WORK TO BE COMPLETED
Look through the data and write out every line with the word "Blunt" in it.

ENTRIES PROVIDED

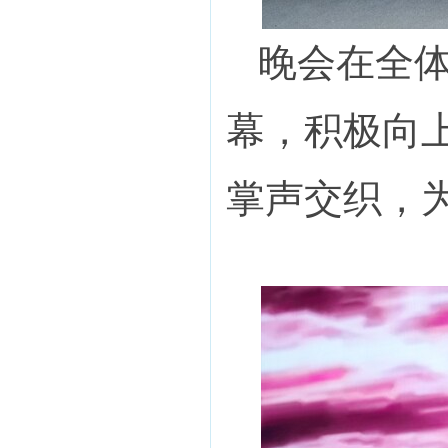
晚会在全
幕，积极向
掌声交织，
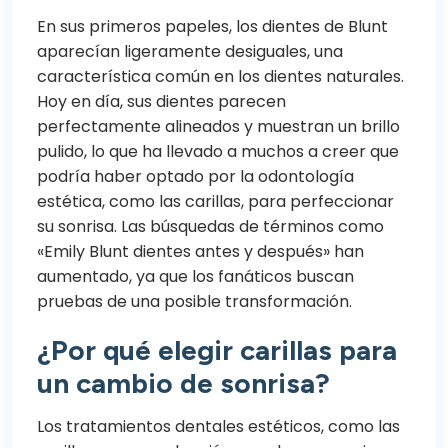
En sus primeros papeles, los dientes de Blunt
aparecían ligeramente desiguales, una
característica común en los dientes naturales.
Hoy en día, sus dientes parecen
perfectamente alineados y muestran un brillo
pulido, lo que ha llevado a muchos a creer que
podría haber optado por la odontología
estética, como las carillas, para perfeccionar
su sonrisa. Las búsquedas de términos como
«Emily Blunt dientes antes y después» han
aumentado, ya que los fanáticos buscan
pruebas de una posible transformación.
¿Por qué elegir carillas para
un cambio de sonrisa?
Los tratamientos dentales estéticos, como las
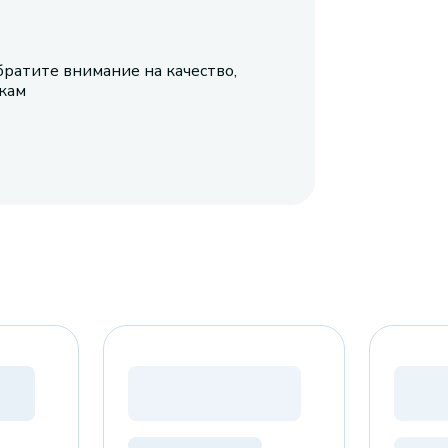
братите внимание на качество,
икам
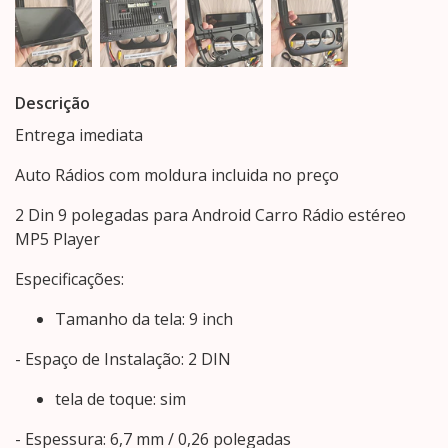
Descrição
Entrega imediata
Auto Rádios com moldura incluida no preço
2 Din 9 polegadas para Android Carro Rádio estéreo
MP5 Player
Especificações:
Tamanho da tela: 9 inch
- Espaço de Instalação: 2 DIN
tela de toque: sim
- Espessura: 6,7 mm / 0,26 polegadas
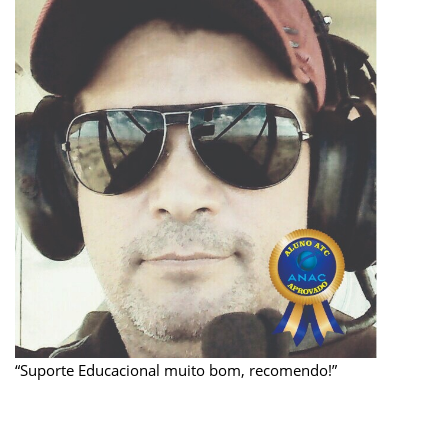
“Suporte Educacional muito bom, recomendo!”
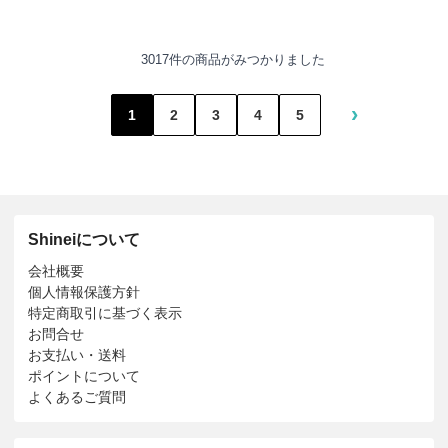
3017件の商品がみつかりました
›
1
2
3
4
5
Shineiについて
会社概要
個人情報保護方針
特定商取引に基づく表示
お問合せ
お支払い・送料
ポイントについて
よくあるご質問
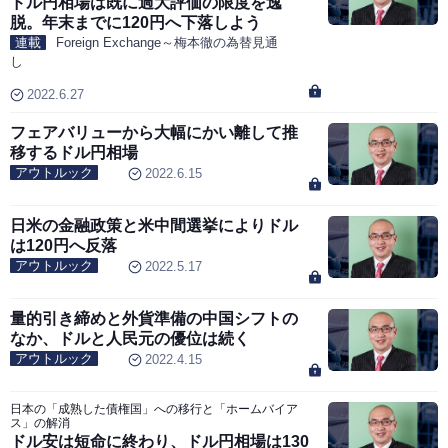
ドル円相場は既に過大評価の限度を逸
脱。年末までに120円へ下落しよう
連載
Foreign Exchange～梅本徹の為替見通
し
2022.6.27
フェアバリューから大幅にかい離して推
移するドル円相場
アウトルック
2022.6.15
日米の金融政策と米中間選挙によりドル
は120円へ反落
アウトルック
2022.5.17
量的引き締めと外貨準備の中国シフトの
なか、ドルと人民元の優位は続く
アウトルック
2022.4.15
日本の「成熟した債権国」への移行と「ホームバイア
ス」の解消
ドル安は短命に終わり、ドル円相場は130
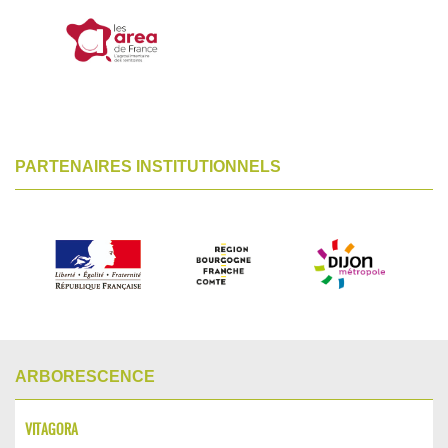
PARTENAIRES INSTITUTIONNELS
ARBORESCENCE
VITAGORA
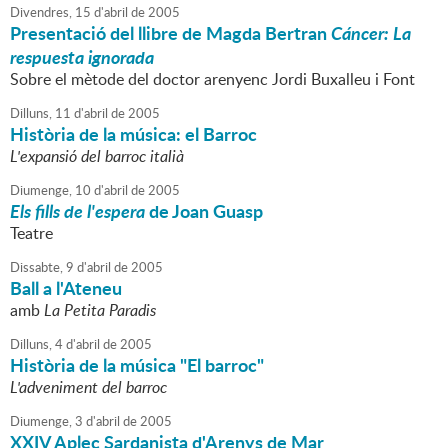
Divendres,
15
d'
abril
de
2005
Presentació del llibre de Magda Bertran
Cáncer: La
respuesta ignorada
Sobre el mètode del doctor arenyenc Jordi Buxalleu i Font
Dilluns,
11
d'
abril
de
2005
Història de la música: el Barroc
L'expansió del barroc italià
Diumenge,
10
d'
abril
de
2005
Els fills de l'espera
de Joan Guasp
Teatre
Dissabte,
9
d'
abril
de
2005
Ball a l'Ateneu
amb
La Petita Paradis
Dilluns,
4
d'
abril
de
2005
Història de la música "El barroc"
L'adveniment del barroc
Diumenge,
3
d'
abril
de
2005
XXIV Aplec Sardanista d'Arenys de Mar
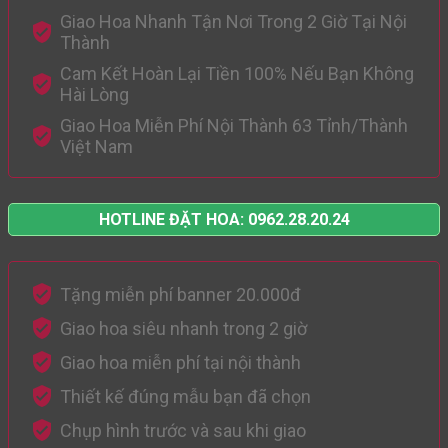
Giao Hoa Nhanh Tận Nơi Trong 2 Giờ Tại Nội
Thành
Cam Kết Hoàn Lại Tiền 100% Nếu Bạn Không
Hài Lòng
Giao Hoa Miễn Phí Nội Thành 63 Tỉnh/Thành
Việt Nam
HOTLINE ĐẶT HOA: 0962.28.20.24
Tặng miễn phí banner 20.000đ
Giao hoa siêu nhanh trong 2 giờ
Giao hoa miễn phí tại nội thành
Thiết kế đúng mẫu bạn đã chọn
Chụp hình trước và sau khi giao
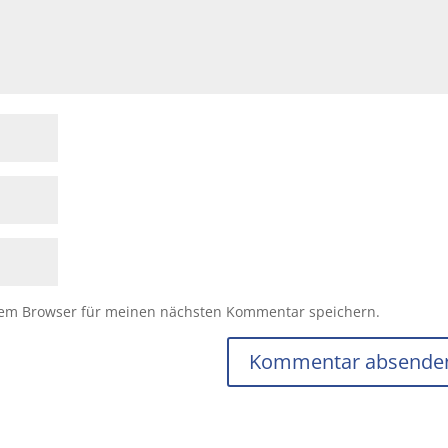
sem Browser für meinen nächsten Kommentar speichern.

ANSWER
En sus primeros papeles, los dientes de Blunt
«Emily Blunt dientes antes y después» han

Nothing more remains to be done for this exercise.